Finding Room at Home
The U.S. military began evacuating patients to Florida January 13, 2010, with the help of Jeanne Eckes-Roper, RN, MBA, then director of emergency preparedness for Broward Health in Ft. Lauderdale and the region vii health/medical chair for the Southeast Domestic Security Task Force. Eckes-Roper helped coordinate the evacuation of more than 650 (mostly uninsured) patients to Florida hospitals—more than 500 of whom were treated by members of America’s Essential Hospitals. Jackson Health System managed 205 victims using its Hospital Incident Command System, which commits all hospitals, centers, and services to supporting disaster operations. As patients arrived, Jackson’s trauma center, burn center, children’s hospital, medical/surgical units, and emergency services performed initial assessments, stabilization, and treatment. Among those who received these vital services, a 2-month-old baby buried beneath rubble for four days was ultimately reunited with her parents, and an Arizona State graduate student injured while volunteering in Haiti now ice climbs with her prosthetic leg.
But the influx of so many critically injured patients overwhelmed Florida hospitals, causing them to quickly reach surge capacity, thus temporarily halting evacuations. The federal government soon activated the National Disaster Medical System (NDMS), which allowed certain hospitals (those with more than 100 beds in large metropolitan areas) to voluntarily admit evacuees and receive federal reimbursement for qualified patients at 110 percent of the Medicare rate. The NDMS eased the burden on Florida safety net hospitals, enabling them to continue to provide care to evacuees and local patients alike. Subsequent research concluded that quicker activation of NDMS (at the outset of a crisis) and reimbursement mechanisms for hospitals aiding patients of foreign disasters could help essential hospitals provide uninterrupted care during times of crisis.
And while hospital care was of critical importance to earthquake victims, it wasn’t the only avenue through which members of America’s Essential Hospitals offered aid. Many members provided mental health care, such as grief and post-traumatic stress disorder counseling, and legal services for Haitian Americans who were affected by the earthquake. They also sponsored community forums for Haitians seeking temporary residency status. In addition, 14 members collected and donated supplies including medical and surgical equipment, drugs and vaccines, food and water, and toiletries and clothing; and 13 members donated money.

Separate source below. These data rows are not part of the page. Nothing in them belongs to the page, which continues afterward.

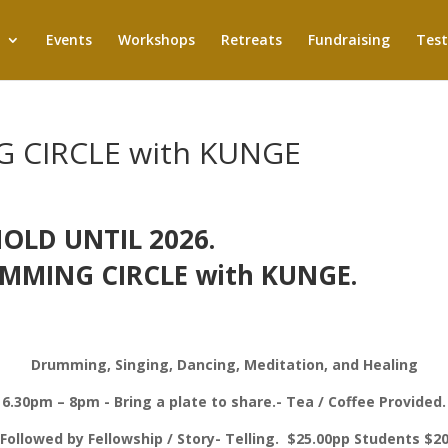
Events
Workshops
Retreats
Fundraising
Test
 CIRCLE with KUNGE
OLD UNTIL 2026.
MMING CIRCLE with KUNGE.
Drumming, Singing, Dancing, Meditation, and Healing
6.30pm – 8pm - Bring a plate to share.- Tea / Coffee Provided.
Followed by Fellowship / Story- Telling. $25.00pp Students $2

Ultimately, members of America’s Essential Hospitals reacted to this disaster in the way they are trained to do, day in and day out. But beyond their technical experience responding to those in crisis, the people who work at essential hospitals are driven to serve—not as doctors or nurses, but simply as human beings who won’t ignore the suffering of others. As Chesire says, “Witnessing such humanity in a time of grim despair was perhaps the most remarkable thing I had ever seen. I consider myself a better person because of that experience.”